- _WHAT YOU SHOULD DO_
Scan the data for "liefert" and copy each matching line.

- _SOURCE DATA_
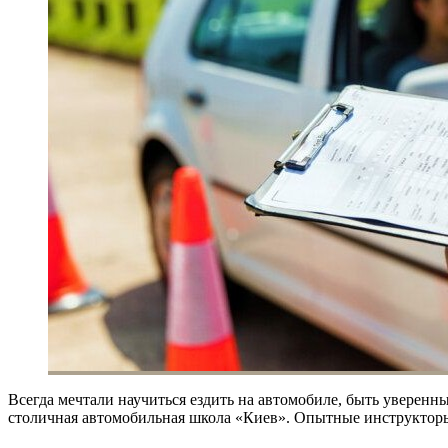
Всегда мечтали научиться ездить на автомобиле, быть уверен
столичная автомобильная школа «Киев». Опытные инструкторы 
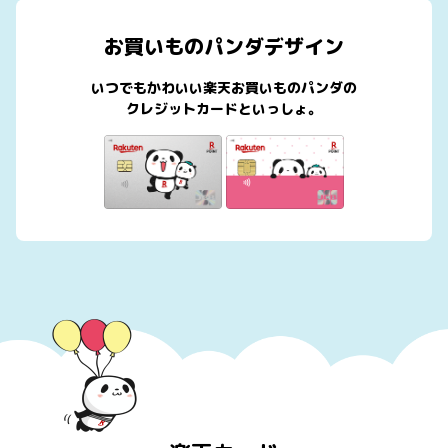
お買いものパンダデザイン
いつでもかわいい楽天お買いものパンダの
クレジットカードといっしょ。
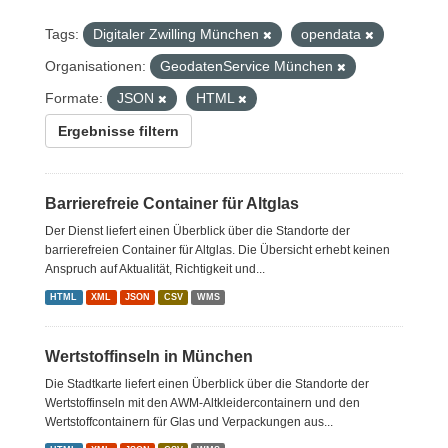
Tags:
Digitaler Zwilling München
opendata
Organisationen:
GeodatenService München
Formate:
JSON
HTML
Ergebnisse filtern
Barrierefreie Container für Altglas
Der Dienst liefert einen Überblick über die Standorte der
barrierefreien Container für Altglas. Die Übersicht erhebt keinen
Anspruch auf Aktualität, Richtigkeit und...
HTML
XML
JSON
CSV
WMS
Wertstoffinseln in München
Die Stadtkarte liefert einen Überblick über die Standorte der
Wertstoffinseln mit den AWM-Altkleidercontainern und den
Wertstoffcontainern für Glas und Verpackungen aus...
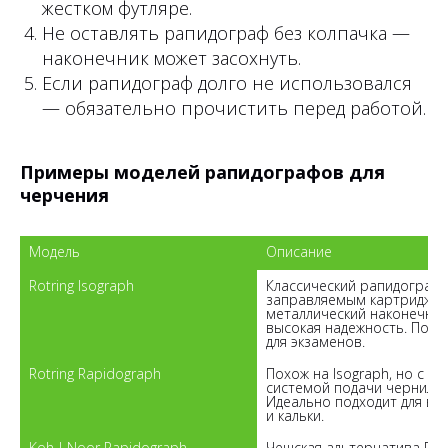
жестком футляре.
Не оставлять рапидограф без колпачка —
наконечник может засохнуть.
Если рапидограф долго не использовался
— обязательно прочистить перед работой.
Примеры моделей рапидографов для
черчения
Модель
Описание
Rotring Isograph

Классический рапидограф с
заправляемым картриджем,
металлический наконечник,
высокая надежность. Подхо
Rotring Rapidograph

Похож на Isograph, но с дру
системой подачи чернил. 
Идеально подходит для ват
Koh-I-Noor Rapidograph

Чешская альтернатива Rotr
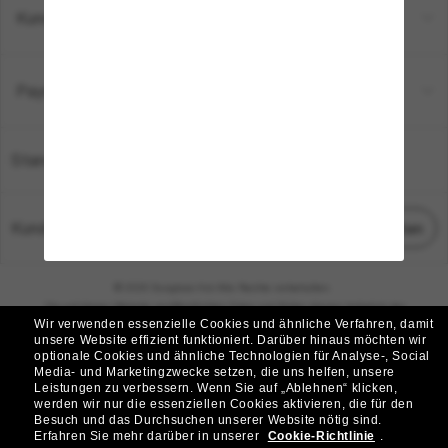
Kundenservice
Payment Methods
Standort:
Deutschland
Kundenservice
Chat starten
© 2026 Sunglass Hut Alle Rechte vorbehalten.
Die auf dieser Website veröffentlichten Fotos und Bilder dienen lediglich der
Wir verwenden essenzielle Cookies und ähnliche Verfahren, damit
Veranschaulichung.
unsere Website effizient funktioniert.
Darüber hinaus möchten wir
optionale Cookies und ähnliche Technologien für Analyse-, Social
|
|
Cookie-Richtlinie
Datenschutzbestimmungen
Media- und Marketingzwecke setzen, die uns helfen, unsere
Leistungen zu verbessern.
Wenn Sie auf „Ablehnen“ klicken,
werden wir nur die essenziellen Cookies aktivieren, die für den
|
|
Besuch und das Durchsuchen unserer Website nötig sind.
Geschäftsbedingungen
AdChoices
Erfahren Sie mehr darüber in unserer
Cookie-Richtlinie
.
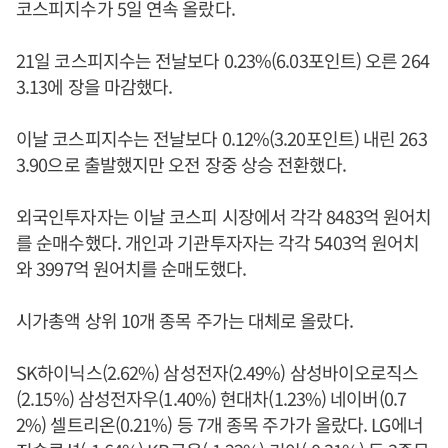
코스피지수가 5일 연속 올랐다.
21일 코스피지수는 전날보다 0.23%(6.03포인트) 오른 264
3.13에 장을 마감했다.
이날 코스피지수는 전날보다 0.12%(3.20포인트) 내린 263
3.90으로 출발했지만 오전 장중 상승 전환했다.
외국인투자자는 이날 코스피 시장에서 각각 8483억 원어치
를 순매수했다. 개인과 기관투자자는 각각 5403억 원어치
와 3997억 원어치를 순매도했다.
시가총액 상위 10개 종목 주가는 대체로 올랐다.
SK하이닉스(2.62%) 삼성전자(2.49%) 삼성바이오로직스
(2.15%) 삼성전자우(1.40%) 현대차(1.23%) 네이버(0.7
2%) 셀트리온(0.21%) 등 7개 종목 주가가 올랐다. LG에너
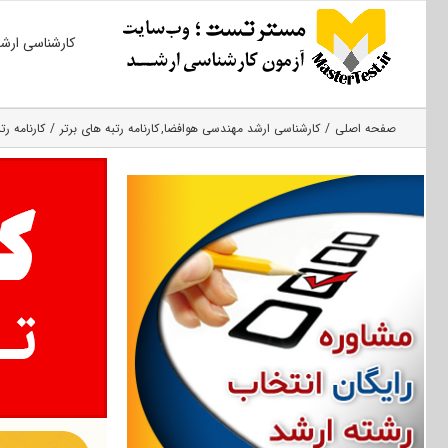
Ski
کارشناسی ارش
t
conten
صفحه اصلی
کارشناسی ارشد مهندسی هوافضا
کارنامه رتبه های برتر
کارنامه رت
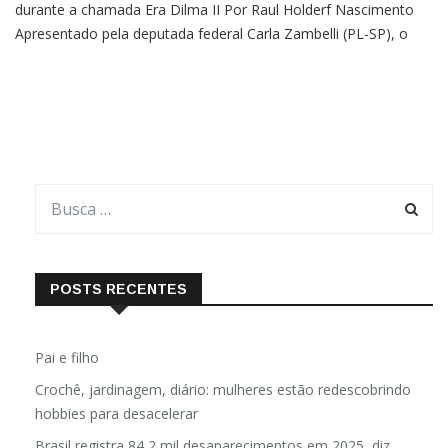
Movimentação bate recorde de assinaturas, até então só visto
durante a chamada Era Dilma II Por Raul Holderf Nascimento
Apresentado pela deputada federal Carla Zambelli (PL-SP), o
pedido de impeachment de Lula já foi assinado por ao menos
140 deputados. O documento foi protocolado nesta
POSTS RECENTES
Pai e filho
Crochê, jardinagem, diário: mulheres estão redescobrindo
hobbies para desacelerar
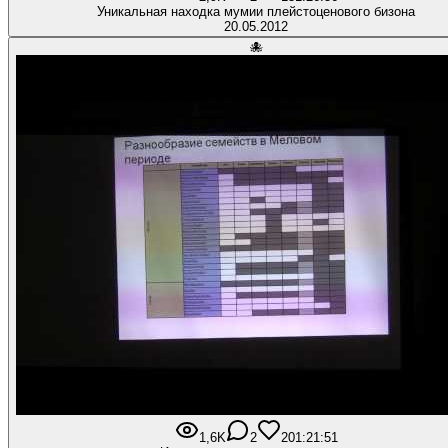
Уникальная находка мумии плейстоценового бизона
20.05.2012
🐙
1,6K
2
20
1:21:51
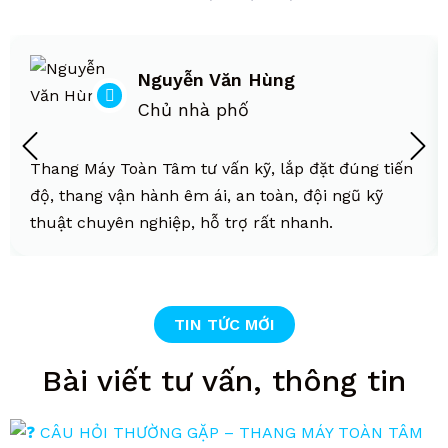
Nguyễn Văn Hùng
Chủ nhà phố
Thang Máy Toàn Tâm tư vấn kỹ, lắp đặt đúng tiến
độ, thang vận hành êm ái, an toàn, đội ngũ kỹ
thuật chuyên nghiệp, hỗ trợ rất nhanh.
TIN TỨC MỚI
Bài viết tư vấn, thông tin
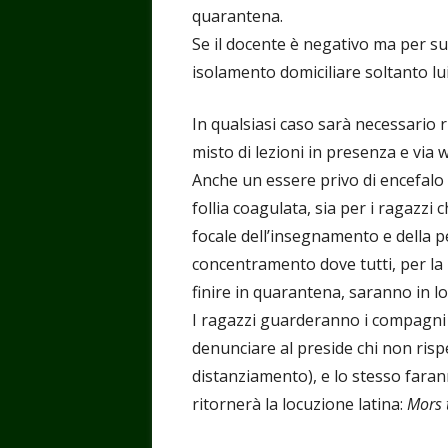
quarantena.
Se il docente è negativo ma per su
isolamento domiciliare soltanto lui
In qualsiasi caso sarà necessario 
misto di lezioni in presenza e via 
Anche un essere privo di encefalo 
follia coagulata, sia per i ragazzi
focale dell’insegnamento e della 
concentramento dove tutti, per l
finire in quarantena, saranno in lo
I ragazzi guarderanno i compagni (
denunciare al preside chi non risp
distanziamento), e lo stesso farann
ritornerà la locuzione latina:
Mors 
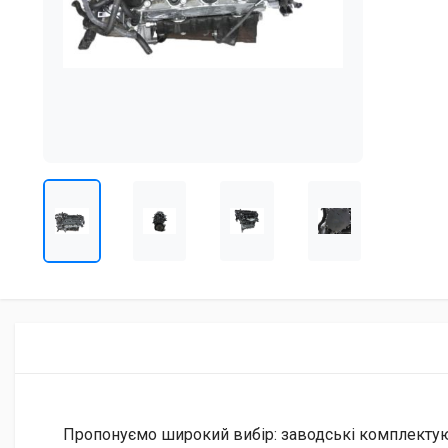
Пропонуємо широкий вибір: заводські комплектуючі 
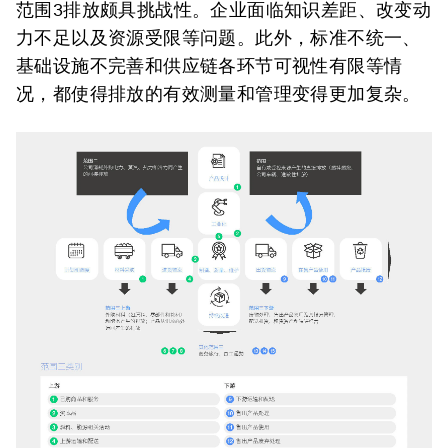
范围3排放颇具挑战性。企业面临知识差距、改变动
力不足以及资源受限等问题。此外，标准不统一、
基础设施不完善和供应链各环节可视性有限等情
况，都使得排放的有效测量和管理变得更加复杂。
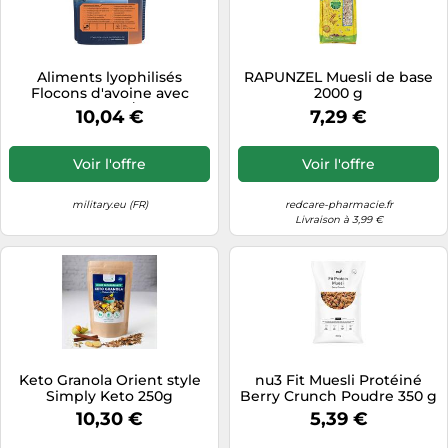
Aliments lyophilisés
RAPUNZEL Muesli de base
Flocons d'avoine avec
2000 g
pommes 260 g/1044 kcal
10,04 €
7,29 €
Trek'n Eat
Voir l'offre
Voir l'offre
military.eu (FR)
redcare-pharmacie.fr
Livraison à 3,99 €
Keto Granola Orient style
nu3 Fit Muesli Protéiné
Simply Keto 250g
Berry Crunch Poudre 350 g
10,30 €
5,39 €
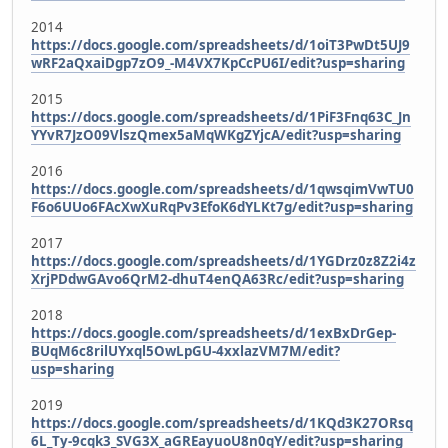
2014
https://docs.google.com/spreadsheets/d/1oiT3PwDt5UJ9
wRF2aQxaiDgp7zO9_-M4VX7KpCcPU6I/edit?usp=sharing
2015
https://docs.google.com/spreadsheets/d/1PiF3Fnq63C_Jn
YYvR7JzO09VlszQmex5aMqWKgZYjcA/edit?usp=sharing
2016
https://docs.google.com/spreadsheets/d/1qwsqimVwTU0
F6o6UUo6FAcXwXuRqPv3EfoK6dYLKt7g/edit?usp=sharing
2017
https://docs.google.com/spreadsheets/d/1YGDrz0z8Z2i4z
XrjPDdwGAvo6QrM2-dhuT4enQA63Rc/edit?usp=sharing
2018
https://docs.google.com/spreadsheets/d/1exBxDrGep-
BUqM6c8rilUYxql5OwLpGU-4xxlazVM7M/edit?
usp=sharing
2019
https://docs.google.com/spreadsheets/d/1KQd3K27ORsq
6L_Ty-9cqk3_SVG3X_aGREayuoU8n0qY/edit?usp=sharing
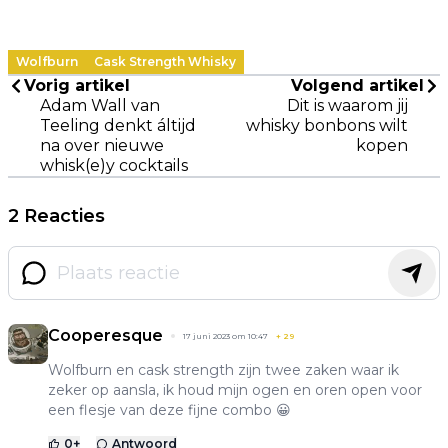
Wolfburn
Cask Strength Whisky
Vorig artikel
Volgend artikel
Adam Wall van
Dit is waarom jij
Teeling denkt áltijd
whisky bonbons wilt
na over nieuwe
kopen
whisk(e)y cocktails
2 Reacties
Cooperesque
17 juni 2023 om 10:47
+
29
Wolfburn en cask strength zijn twee zaken waar ik
zeker op aansla, ik houd mijn ogen en oren open voor
een flesje van deze fijne combo 😀
0
+
Antwoord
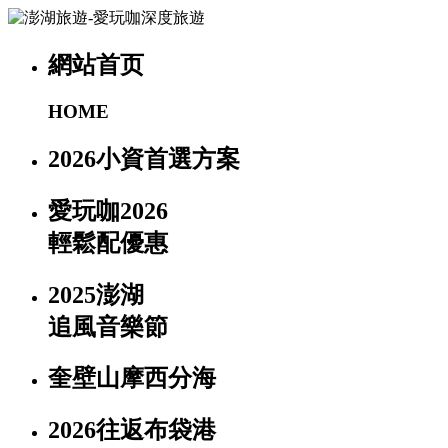
網站首页
HOME
2026小資首選方案
愛玩咖2026
輕鬆配優惠
2025澎湖
追風音樂節
奎壁山摩西分海
2026往返布袋港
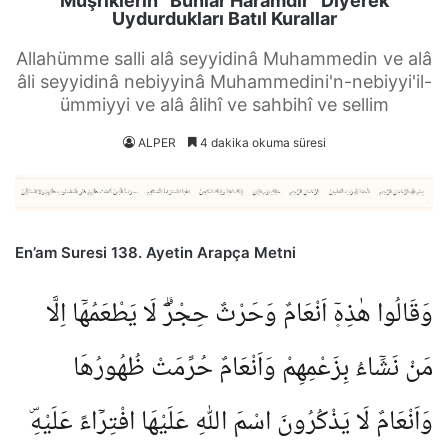
Müşriklerin “Bunlar Haramdır” Diyerek
Uydurdukları Batıl Kurallar
Allahümme salli alâ seyyidinâ Muhammedin ve alâ
âli seyyidinâ nebiyyinâ Muhammedini'n-nebiyyi'il-
ümmiyyi ve alâ âlihî ve sahbihî ve sellim
ALPER
4 dakika okuma süresi
En’am Suresi 138. Ayetin Arapça Metni
وَقَالُوا هٰذِه۪ٓ اَنْعَامٌ وَحَرْثٌ حِجْرٌۗ لَا يَطْعَمُهَٓا اِلَّا
مَنْ نَشَٓاءُ بِزَعْمِهِمْ وَاَنْعَامٌ حُرِّمَتْ ظُهُورُهَا
وَاَنْعَامٌ لَا يَذْكُرُونَ اسْمَ اللّٰهِ عَلَيْهَا افْتِرَٓاءً عَلَيْهِۜ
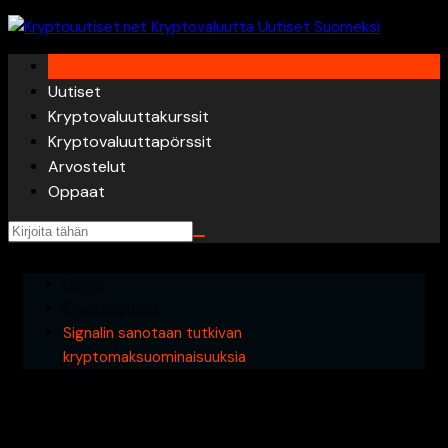
Skip
to
content
Uutiset
Kryptovaluuttakurssit
Kryptovaluuttapörssit
Arvostelut
Oppaat
Home
Kryptouutiset
Signalin sanotaan tutkivan
kryptomaksuominaisuuksia
Signalin sanotaan tutkivan
kryptomaksuominaisuuksia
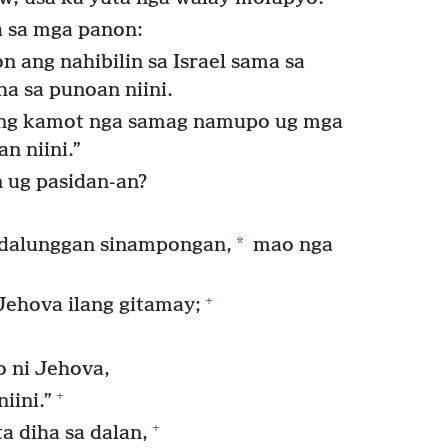
a sa mga panon:
 ang nahibilin sa Israel sama sa
ha sa punoan niini.
mong kamot nga samag namupo ug mga
n niini.”
 ug pasidan-an?
*
 dalunggan sinampongan,
mao nga
+
Jehova ilang gitamay;
 ni Jehova,
+
iini.”
+
a diha sa dalan,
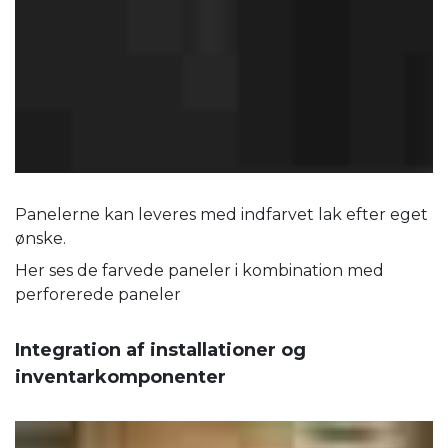
Panelerne kan leveres med indfarvet lak efter eget
ønske.
Her ses de farvede paneler i kombination med
perforerede paneler
Integration af installationer og
inventarkomponenter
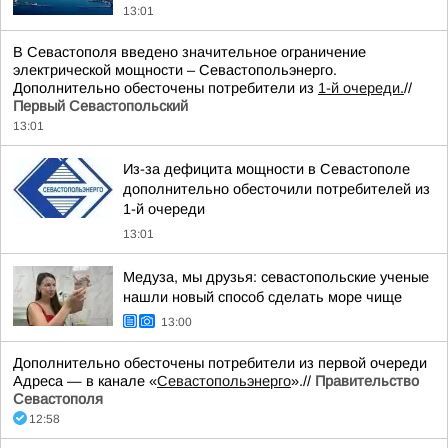
13:01
В Севастополя введено значительное ограничение
электрической мощности – Севастопольэнерго.
Дополнительно обесточены потребители из
1-й очереди.
//
Первый Севастопольский
13:01
Из-за дефицита мощности в Севастополе
дополнительно обесточили потребителей из
1-й очереди
13:01
Медуза, мы друзья: севастопольские ученые
нашли новый способ сделать море чище
13:00
Дополнительно обесточены потребители из первой очереди
Адреса — в канале «
Севастопольэнерго
».//
Правительство
Севастополя
12:58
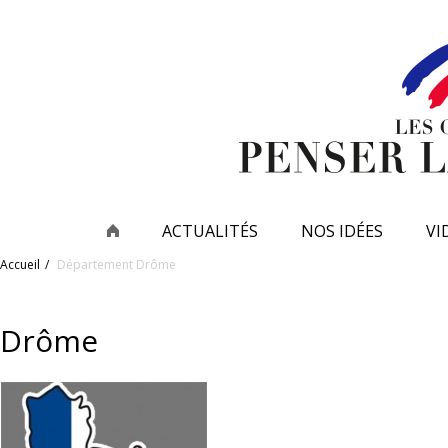
ACTUALITÉS
NOS IDÉES
VI
Accueil
Département
Drôme
Drôme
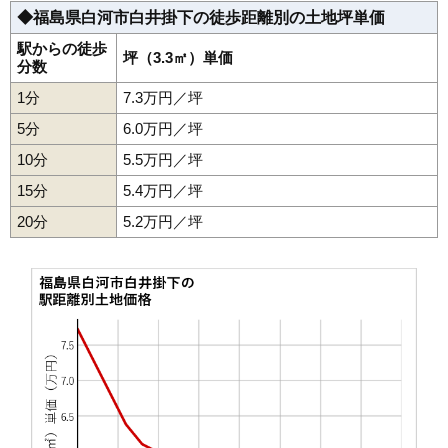
◆福島県白河市白井掛下の徒歩距離別の土地坪単価
36
番士小路
10万円
601万円
-0.6%
37
南真舟
10万円
928万円
4.6%
駅からの徒歩
坪（3.3㎡）単価
分数
38
米村道北
10万円
749万円
6.5%
1分
7.3万円／坪
39
天神町
9.7万円
847万円
-1.7%
5分
6.0万円／坪
40
文珠山
9.5万円
766万円
6.5%
10分
5.5万円／坪
41
北中川原
9.3万円
1,530万円
4.3%
15分
5.4万円／坪
42
古高山
9.0万円
780万円
4.4%
20分
43
細工町
5.2万円／坪
8.9万円
667万円
4.0%
44
旭町
8.8万円
702万円
5.0%
45
三本松山
8.5万円
919万円
0.8%
46
四ツ谷
8.5万円
767万円
3.8%
47
高山西
8.5万円
664万円
-2.3%
48
西三坂
8.5万円
1,160万円
8.3%
49
明戸
8.5万円
558万円
2.0%
50
田町
8.4万円
395万円
-10.0%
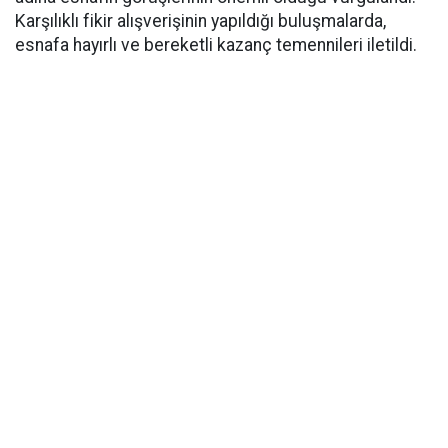
Karşılıklı fikir alışverişinin yapıldığı buluşmalarda,
esnafa hayırlı ve bereketli kazanç temennileri iletildi.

- _WRITTEN RESPONSE_
Der Dienst liefert einen Überblick über die Standorte der
Die Stadtkarte liefert einen Überblick über die Standorte der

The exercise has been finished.